# DecisionTreeClassifier

-> Can perform both classification and regression tasks and even multioutput tasks.

-> It makes very few assumptions about the training data. If left unconstarined tree structure will adapt itself to the training data, fitting very closely and thereby overfitting. Its a non parametric model - that means number of parameters is not determined prior to training so the model structure is free to stick closely to the data. To avoid overfitting the training data, we need to restrict the decision tree's freedom during training - regularization.

-> Parametric model like linear model has a predetermined number of parameters, so its dof is limited reducing the risk of overfitting. but increasing the risk of underfitting.

-> Root node, Split node, Leaf node

-> Node's attributes :

samples - Counts how many training instances it applies to. eg: 50

value - Tells us how many training instances of each class this node applies to. eg: [0,50,50]

gini - Measures its Gini impurity. A node is pure ie gini=0 if all training instances it applies to belong to the same class. eg: value=[50,0,0]

Gi=1-(sigma k=1 to n Pik^2)
Pik = ratio of class k instances among the training instances in the ith node.

-> Scikit-Learn uses CART(Classification and Regression Tree) algorithm which produces only binary trees.

-> No further splitting at pure nodes.Split continues till max_depth.

-> Estimating class probability - A decision tree can estimate the probability that an instance belongs to a particular class k. First it traverses the tree to find the leaf node for this instance and then it returns the ratio of training instances of class k in this node.

## CART Training Algorithm

It first splits the training set into 2 subsets using a single feature k and a threshold tk eg: petal length <= 2.45cm. selecting k and tk - It searches for the pair (k,tk) that produces the purest subsets weighted by their size. It then does this splitting recursively on the subsets. It stops splitting once it reaches the maximum depth or if it cannot find a split that will reduce impurity. This is a greedy algorithm.

J(k,tk) = mleft/m * Gleft + mright/m * Gright

Training algorithm compares all features on all samples at each node -
 O(n*mlog2m) . Predictions requires traversing the decision tree from root to leaf. O(log2m). Predictions are fast even with larger training sets.

 Entropy impurity is a substitute for Gini impurity. A set's entropy is 0 if it contains instances of only one class. Entropy produces slightly more balanced trees. Gini impurity tends to isolate the most frequent class in its own branch of the tree.

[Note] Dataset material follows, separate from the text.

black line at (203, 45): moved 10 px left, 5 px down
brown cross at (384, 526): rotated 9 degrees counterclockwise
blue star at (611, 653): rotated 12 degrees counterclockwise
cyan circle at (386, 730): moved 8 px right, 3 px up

 Regularization hyperparameters - max_depth, max_features, max_leaf_nodes, min_samples_split, min_samples_leaf, min_weight_fraction_leaf . Increasing min_* or decresing max_* will regularize the model.

In [1]:
from sklearn.datasets import load_iris
from sklearn.tree import DecisionTreeClassifier

iris = load_iris(as_frame=True)
X_iris = iris.data[["petal length (cm)", "petal width (cm)"]].values
y_iris = iris.target

tree_clf = DecisionTreeClassifier(max_depth=2, random_state=42)
tree_clf.fit(X_iris, y_iris)

In [3]:
from sklearn.datasets import make_moons

X_moons, y_moons = make_moons(n_samples=150, noise=0.2, random_state=42)

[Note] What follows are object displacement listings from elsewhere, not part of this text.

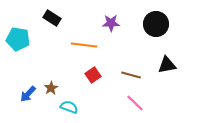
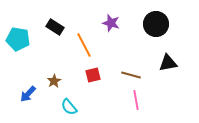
black rectangle: moved 3 px right, 9 px down
purple star: rotated 18 degrees clockwise
orange line: rotated 55 degrees clockwise
black triangle: moved 1 px right, 2 px up
red square: rotated 21 degrees clockwise
brown star: moved 3 px right, 7 px up
pink line: moved 1 px right, 3 px up; rotated 36 degrees clockwise
cyan semicircle: rotated 150 degrees counterclockwise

tree_clf1 = DecisionTreeClassifier(random_state=42)
tree_clf2 = DecisionTreeClassifier(min_samples_leaf=5, random_state=42)
tree_clf1.fit(X_moons, y_moons)
tree_clf2.fit(X_moons, y_moons)

In [4]:

X_moons_test, y_moons_test = make_moons(n_samples=1000, noise=0.2,
                                        random_state=43)
tree_clf1.score(X_moons_test, y_moons_test)

0.898

In [5]:
tree_clf2.score(X_moons_test, y_moons_test)

0.92

# DecisionTreeRegressor

Instead of predicting a class in each node, it predicts a value. Predicted value will be the average target value of the instances on that node.

In classification CART algo tries to split the training set in a way that minimizes impurity. In regression it tries to split the training set in a way that minimizes the MSE.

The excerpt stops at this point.